Attaching a patch (timer.patch) that makes the eviction timer a (lazy 
initialized) instance variable in GOP, GKOP and cancels it in close.   
Questions:

1. Will this resolve the issue fully? 
2. Other than additional overhead in multi-pool settings, are there other 
negatives to this? How "bad" is the overhead issue?
3. Does the fix introduce any other problems?



> EVICTION_TIMER is never cancelled.
> ----------------------------------
>
>                 Key: POOL-97
>                 URL: https://issues.apache.org/jira/browse/POOL-97
>             Project: Commons Pool
>          Issue Type: Bug
>    Affects Versions: 1.3
>            Reporter: Devendra Patil
>             Fix For: 2.0
>
>         Attachments: timer.patch
>
>
> The static EVICTION_TIMER (java.util.Timer) used in GenericObjectPool is 
> never cancelled (even after closing the pool). The GenericObjectPool.close() 

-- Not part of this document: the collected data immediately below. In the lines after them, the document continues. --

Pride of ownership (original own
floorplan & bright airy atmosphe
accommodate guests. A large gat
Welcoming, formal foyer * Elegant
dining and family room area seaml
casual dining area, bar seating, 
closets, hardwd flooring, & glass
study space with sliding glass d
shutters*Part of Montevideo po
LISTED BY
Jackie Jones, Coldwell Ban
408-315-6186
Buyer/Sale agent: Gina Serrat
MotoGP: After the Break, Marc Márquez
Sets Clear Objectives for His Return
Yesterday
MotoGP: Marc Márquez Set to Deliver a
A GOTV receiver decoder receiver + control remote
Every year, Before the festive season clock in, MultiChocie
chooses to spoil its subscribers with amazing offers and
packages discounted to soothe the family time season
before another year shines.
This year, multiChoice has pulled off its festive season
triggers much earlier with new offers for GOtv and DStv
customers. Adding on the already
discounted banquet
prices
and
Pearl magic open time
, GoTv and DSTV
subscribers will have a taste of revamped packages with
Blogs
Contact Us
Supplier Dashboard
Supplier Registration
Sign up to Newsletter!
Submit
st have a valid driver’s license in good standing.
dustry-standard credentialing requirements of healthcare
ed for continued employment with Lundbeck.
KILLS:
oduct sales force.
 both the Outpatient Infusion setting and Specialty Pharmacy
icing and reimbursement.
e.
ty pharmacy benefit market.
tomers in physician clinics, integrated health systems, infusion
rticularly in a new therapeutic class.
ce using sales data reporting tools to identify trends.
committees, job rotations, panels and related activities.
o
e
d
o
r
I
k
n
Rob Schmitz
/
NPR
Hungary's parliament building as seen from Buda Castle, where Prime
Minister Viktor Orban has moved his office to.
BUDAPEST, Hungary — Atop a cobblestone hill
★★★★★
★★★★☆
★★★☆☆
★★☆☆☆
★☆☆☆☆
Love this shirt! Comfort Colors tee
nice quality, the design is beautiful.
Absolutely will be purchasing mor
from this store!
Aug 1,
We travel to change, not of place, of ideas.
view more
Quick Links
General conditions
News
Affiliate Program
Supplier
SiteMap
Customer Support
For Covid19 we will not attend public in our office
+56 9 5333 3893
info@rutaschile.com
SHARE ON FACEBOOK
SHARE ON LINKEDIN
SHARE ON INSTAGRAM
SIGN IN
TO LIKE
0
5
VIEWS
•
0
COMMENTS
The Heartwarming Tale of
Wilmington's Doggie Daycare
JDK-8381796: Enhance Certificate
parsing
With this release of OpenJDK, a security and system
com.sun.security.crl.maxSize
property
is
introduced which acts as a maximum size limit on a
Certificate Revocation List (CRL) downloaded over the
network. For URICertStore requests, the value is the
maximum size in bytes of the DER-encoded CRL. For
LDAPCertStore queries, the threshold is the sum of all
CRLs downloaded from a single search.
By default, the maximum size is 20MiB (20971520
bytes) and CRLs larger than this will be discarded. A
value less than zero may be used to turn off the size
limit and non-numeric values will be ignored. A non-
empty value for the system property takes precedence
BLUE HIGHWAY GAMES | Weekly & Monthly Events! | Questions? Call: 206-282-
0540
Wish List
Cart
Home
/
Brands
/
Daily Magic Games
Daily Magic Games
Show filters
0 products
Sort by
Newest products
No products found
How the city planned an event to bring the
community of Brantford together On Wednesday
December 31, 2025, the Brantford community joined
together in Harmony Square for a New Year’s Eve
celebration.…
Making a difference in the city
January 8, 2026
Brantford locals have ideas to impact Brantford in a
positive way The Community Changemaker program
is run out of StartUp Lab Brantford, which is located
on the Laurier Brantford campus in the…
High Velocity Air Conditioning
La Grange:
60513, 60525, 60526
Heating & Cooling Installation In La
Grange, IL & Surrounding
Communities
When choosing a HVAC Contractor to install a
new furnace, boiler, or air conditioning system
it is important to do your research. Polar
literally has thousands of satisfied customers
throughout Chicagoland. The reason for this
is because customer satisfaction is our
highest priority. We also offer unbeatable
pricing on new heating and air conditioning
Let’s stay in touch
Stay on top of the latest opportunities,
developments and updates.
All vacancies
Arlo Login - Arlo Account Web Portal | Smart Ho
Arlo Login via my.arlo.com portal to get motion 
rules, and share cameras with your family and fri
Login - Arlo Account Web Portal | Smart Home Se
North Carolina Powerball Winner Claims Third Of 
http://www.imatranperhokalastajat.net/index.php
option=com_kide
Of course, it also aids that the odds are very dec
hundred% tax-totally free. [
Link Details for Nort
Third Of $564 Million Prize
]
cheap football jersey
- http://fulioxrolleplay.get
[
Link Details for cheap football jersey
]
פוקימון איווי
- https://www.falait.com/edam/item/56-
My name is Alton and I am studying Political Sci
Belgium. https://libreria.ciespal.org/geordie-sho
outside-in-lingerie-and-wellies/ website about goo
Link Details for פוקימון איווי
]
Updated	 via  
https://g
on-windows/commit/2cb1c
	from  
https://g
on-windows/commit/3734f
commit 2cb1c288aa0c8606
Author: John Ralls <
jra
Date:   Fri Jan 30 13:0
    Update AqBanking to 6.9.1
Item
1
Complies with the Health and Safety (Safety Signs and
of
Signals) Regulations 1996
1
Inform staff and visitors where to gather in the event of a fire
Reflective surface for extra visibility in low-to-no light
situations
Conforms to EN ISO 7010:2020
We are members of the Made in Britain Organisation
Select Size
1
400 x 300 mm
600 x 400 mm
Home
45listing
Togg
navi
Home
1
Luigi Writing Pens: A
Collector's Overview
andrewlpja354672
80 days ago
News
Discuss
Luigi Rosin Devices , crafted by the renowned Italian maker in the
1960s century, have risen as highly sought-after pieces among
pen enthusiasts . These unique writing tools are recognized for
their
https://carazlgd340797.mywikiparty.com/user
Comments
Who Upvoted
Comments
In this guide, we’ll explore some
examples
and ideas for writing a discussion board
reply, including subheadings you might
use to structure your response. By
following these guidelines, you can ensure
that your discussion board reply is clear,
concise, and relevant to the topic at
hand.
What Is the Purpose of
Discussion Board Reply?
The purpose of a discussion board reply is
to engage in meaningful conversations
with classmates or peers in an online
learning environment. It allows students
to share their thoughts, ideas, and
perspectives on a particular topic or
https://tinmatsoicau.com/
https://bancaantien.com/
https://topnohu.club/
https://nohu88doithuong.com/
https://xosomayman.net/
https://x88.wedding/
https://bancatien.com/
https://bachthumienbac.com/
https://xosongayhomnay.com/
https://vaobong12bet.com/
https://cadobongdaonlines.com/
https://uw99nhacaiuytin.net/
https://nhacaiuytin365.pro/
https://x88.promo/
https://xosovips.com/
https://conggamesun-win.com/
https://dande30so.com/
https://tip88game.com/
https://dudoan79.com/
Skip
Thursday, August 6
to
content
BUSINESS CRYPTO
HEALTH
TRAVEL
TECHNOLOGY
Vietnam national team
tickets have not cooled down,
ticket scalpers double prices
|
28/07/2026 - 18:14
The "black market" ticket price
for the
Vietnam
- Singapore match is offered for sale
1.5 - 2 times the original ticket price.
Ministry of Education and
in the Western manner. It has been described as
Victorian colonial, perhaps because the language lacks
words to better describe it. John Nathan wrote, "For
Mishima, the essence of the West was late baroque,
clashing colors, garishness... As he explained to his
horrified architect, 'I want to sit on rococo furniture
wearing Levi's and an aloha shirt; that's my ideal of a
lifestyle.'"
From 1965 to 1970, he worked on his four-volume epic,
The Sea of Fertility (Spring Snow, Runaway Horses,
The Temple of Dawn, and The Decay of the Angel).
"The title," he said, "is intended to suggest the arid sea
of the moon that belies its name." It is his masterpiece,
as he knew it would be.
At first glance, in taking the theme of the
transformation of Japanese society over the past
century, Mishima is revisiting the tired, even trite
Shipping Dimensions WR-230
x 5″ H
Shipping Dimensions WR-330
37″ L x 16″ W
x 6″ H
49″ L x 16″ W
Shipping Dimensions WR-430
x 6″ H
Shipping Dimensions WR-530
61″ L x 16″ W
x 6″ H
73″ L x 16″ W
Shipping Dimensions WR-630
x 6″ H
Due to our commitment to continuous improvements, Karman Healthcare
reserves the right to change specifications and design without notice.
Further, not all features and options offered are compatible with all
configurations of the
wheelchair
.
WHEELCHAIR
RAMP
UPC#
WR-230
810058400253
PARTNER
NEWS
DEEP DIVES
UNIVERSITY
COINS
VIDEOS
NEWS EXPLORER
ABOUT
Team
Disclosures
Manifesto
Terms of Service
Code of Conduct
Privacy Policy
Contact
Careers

> method just cancels the _evictor (TimerTask). I agree this behaviour is ideal 
> if EVICTION_TIMER is to be used across multiple pools.
> But, In my case, the resources (i.e. jars) are dynamically deployed and 
> undeployed on remote grid-servers. If EVICTION_TIMER thread doesn't stop, the 
> grid-servers fails to undeploy (i.e. delete) the jars. The grid-server 
> doesn't restart during resource deployment/undeployment, so, setting 
> EVICTION_TIMER to daemon doesn't help me.